Leaving out all pictures, reproduce the entries below exactly, from the first line through the line that contains "Professionelle, pünktliche, hilfsbereite".

Entries taken from a collection

_____

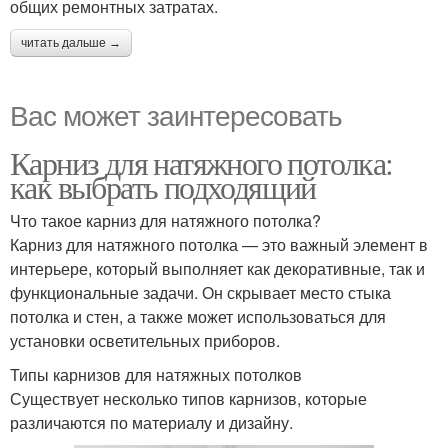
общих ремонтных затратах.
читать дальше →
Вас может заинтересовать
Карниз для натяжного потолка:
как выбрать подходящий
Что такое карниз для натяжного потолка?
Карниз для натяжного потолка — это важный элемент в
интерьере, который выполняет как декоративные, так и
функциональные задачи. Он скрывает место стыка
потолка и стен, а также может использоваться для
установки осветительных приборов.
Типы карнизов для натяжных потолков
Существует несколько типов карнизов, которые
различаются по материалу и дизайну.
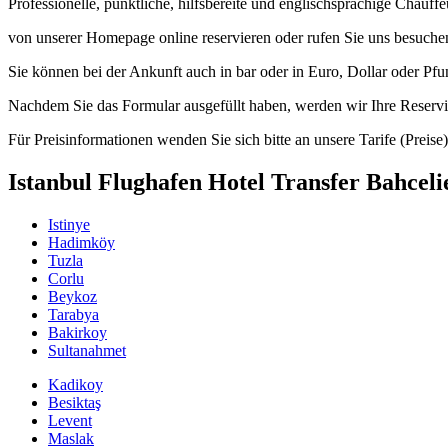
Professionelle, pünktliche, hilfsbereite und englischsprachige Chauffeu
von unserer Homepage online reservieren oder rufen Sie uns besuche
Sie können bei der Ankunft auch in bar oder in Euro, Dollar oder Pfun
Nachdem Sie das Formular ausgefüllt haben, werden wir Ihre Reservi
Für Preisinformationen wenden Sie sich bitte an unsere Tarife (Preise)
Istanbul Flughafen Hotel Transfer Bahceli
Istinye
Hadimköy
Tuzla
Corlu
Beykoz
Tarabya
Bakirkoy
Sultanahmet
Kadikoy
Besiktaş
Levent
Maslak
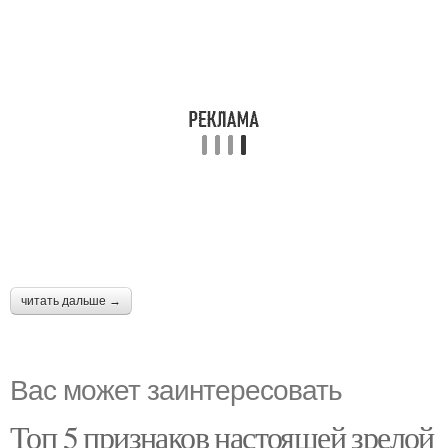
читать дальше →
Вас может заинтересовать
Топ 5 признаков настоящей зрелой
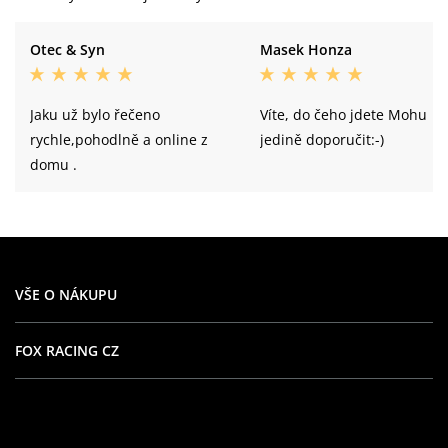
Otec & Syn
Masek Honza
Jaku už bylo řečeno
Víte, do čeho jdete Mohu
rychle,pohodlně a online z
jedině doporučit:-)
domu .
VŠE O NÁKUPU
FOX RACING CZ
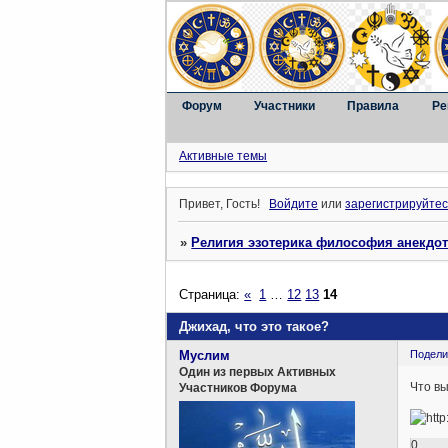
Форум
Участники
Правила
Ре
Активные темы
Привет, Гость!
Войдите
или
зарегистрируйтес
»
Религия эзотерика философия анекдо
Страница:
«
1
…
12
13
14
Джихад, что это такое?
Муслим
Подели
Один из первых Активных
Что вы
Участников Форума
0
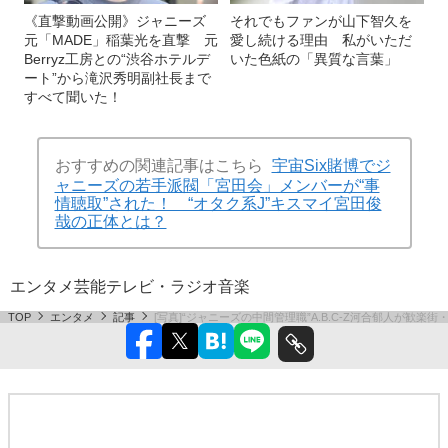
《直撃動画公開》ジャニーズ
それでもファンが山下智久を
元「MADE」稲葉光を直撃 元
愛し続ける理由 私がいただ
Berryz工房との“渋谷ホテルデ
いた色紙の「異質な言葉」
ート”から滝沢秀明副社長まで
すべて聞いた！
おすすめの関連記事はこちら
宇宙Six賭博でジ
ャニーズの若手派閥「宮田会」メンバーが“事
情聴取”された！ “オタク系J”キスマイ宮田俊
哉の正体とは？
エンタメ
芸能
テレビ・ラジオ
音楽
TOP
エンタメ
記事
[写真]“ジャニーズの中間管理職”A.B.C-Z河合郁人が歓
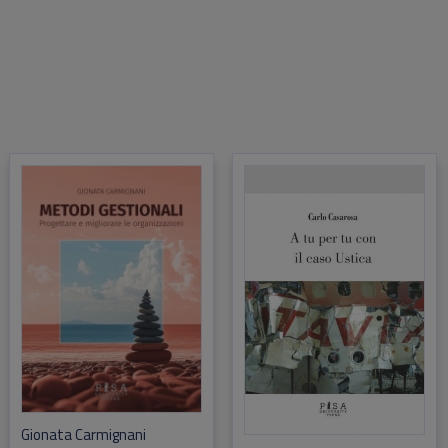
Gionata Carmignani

_____

- _Answer below_
общих ремонтных затратах.
читать дальше →
Вас может заинтересовать
Карниз для натяжного потолка:
как выбрать подходящий
Что такое карниз для натяжного потолка?
Карниз для натяжного потолка — это важный элемент в
интерьере, который выполняет как декоративные, так и
функциональные задачи. Он скрывает место стыка
потолка и стен, а также может использоваться для
установки осветительных приборов.
Типы карнизов для натяжных потолков
Существует несколько типов карнизов, которые
различаются по материалу и дизайну.
Professionelle, pünktliche, hilfsbereite und englischsprachige Chauffeu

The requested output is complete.